WORK ITEM
The word "Info" marks the lines to keep; find each one in the data and copy it.

DATASET ENTRIES
┌──

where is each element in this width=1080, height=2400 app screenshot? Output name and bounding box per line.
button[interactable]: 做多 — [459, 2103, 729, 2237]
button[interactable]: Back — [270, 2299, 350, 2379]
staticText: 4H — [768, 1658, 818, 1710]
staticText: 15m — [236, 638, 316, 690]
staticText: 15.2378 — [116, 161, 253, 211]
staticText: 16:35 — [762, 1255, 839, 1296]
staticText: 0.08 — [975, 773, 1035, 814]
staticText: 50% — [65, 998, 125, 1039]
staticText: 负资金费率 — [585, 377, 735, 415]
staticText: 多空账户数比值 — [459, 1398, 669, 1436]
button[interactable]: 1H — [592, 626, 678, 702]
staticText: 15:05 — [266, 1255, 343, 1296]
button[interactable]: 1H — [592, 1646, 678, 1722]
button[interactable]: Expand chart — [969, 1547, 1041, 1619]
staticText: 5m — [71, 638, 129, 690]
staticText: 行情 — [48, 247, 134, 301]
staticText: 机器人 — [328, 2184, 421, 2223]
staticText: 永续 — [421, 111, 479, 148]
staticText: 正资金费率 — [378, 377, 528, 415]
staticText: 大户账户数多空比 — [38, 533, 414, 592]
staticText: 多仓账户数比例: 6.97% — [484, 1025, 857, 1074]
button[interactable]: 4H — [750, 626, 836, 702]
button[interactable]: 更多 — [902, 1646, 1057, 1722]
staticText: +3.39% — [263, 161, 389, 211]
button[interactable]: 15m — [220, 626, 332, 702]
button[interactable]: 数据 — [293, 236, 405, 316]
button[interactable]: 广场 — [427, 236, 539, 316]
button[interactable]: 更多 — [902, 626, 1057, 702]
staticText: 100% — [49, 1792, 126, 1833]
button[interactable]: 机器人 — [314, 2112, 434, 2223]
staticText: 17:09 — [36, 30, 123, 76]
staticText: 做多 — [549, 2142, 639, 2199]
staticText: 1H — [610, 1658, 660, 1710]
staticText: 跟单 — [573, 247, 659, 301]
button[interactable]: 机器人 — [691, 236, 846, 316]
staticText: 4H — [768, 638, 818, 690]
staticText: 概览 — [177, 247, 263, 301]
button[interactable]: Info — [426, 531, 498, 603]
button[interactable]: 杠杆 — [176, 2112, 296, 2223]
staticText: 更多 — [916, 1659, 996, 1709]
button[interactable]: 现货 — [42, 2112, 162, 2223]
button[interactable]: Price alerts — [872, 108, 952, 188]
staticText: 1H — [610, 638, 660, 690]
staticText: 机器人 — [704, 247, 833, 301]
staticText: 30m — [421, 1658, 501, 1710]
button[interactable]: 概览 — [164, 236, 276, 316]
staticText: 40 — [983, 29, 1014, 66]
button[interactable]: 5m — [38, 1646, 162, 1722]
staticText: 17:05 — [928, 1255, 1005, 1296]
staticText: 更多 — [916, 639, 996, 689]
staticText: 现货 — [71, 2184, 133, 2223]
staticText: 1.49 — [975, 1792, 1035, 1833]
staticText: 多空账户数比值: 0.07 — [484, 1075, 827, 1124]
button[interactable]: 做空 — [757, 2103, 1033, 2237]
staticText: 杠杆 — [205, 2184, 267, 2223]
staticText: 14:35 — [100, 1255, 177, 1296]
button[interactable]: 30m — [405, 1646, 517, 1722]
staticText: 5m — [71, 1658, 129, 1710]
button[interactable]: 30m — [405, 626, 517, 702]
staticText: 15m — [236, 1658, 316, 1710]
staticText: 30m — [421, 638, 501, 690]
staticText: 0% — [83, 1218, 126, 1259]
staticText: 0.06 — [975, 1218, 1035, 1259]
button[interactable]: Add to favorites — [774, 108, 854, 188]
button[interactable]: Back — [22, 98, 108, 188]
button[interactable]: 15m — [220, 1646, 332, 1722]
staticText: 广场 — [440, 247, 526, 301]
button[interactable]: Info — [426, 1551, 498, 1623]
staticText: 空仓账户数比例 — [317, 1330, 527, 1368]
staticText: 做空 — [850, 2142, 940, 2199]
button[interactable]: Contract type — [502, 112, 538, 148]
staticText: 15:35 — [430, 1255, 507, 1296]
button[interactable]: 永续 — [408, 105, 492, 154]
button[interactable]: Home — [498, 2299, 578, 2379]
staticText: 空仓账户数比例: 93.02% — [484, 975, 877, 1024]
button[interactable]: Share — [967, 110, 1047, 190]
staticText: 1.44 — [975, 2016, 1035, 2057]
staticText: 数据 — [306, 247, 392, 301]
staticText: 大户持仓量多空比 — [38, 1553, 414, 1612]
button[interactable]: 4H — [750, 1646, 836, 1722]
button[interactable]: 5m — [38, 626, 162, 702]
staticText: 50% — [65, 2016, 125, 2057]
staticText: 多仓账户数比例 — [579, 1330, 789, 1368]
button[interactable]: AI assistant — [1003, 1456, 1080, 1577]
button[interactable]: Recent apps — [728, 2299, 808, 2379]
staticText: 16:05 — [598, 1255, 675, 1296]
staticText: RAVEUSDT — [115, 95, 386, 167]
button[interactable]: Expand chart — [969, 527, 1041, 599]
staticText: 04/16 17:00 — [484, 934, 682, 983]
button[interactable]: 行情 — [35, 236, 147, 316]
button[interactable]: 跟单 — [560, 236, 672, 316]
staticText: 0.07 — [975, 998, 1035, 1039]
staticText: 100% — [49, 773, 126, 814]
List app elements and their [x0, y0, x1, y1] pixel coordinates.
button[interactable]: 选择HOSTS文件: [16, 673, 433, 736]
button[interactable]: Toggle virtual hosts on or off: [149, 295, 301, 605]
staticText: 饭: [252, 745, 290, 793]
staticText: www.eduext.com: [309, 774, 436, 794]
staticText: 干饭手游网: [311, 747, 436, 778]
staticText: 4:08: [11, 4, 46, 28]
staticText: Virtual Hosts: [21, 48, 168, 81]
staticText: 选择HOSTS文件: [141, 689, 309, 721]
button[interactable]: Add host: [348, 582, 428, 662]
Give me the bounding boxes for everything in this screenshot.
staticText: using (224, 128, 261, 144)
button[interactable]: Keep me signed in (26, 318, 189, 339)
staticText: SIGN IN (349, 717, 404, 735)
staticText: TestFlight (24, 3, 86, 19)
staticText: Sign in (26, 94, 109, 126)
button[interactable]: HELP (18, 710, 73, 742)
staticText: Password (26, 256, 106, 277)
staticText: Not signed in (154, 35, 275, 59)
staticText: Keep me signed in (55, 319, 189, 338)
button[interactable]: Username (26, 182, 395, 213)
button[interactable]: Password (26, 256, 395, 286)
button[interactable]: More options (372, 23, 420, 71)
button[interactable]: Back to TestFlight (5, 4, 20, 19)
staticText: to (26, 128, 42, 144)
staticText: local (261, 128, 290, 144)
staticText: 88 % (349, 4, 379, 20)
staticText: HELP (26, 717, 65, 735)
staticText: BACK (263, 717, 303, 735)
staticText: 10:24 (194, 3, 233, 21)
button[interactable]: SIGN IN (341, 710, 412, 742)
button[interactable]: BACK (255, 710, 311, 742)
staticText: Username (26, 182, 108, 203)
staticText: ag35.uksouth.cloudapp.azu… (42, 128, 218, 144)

└──

EXERCISE SOLUTION
button[interactable]: Info — [426, 531, 498, 603]
button[interactable]: Info — [426, 1551, 498, 1623]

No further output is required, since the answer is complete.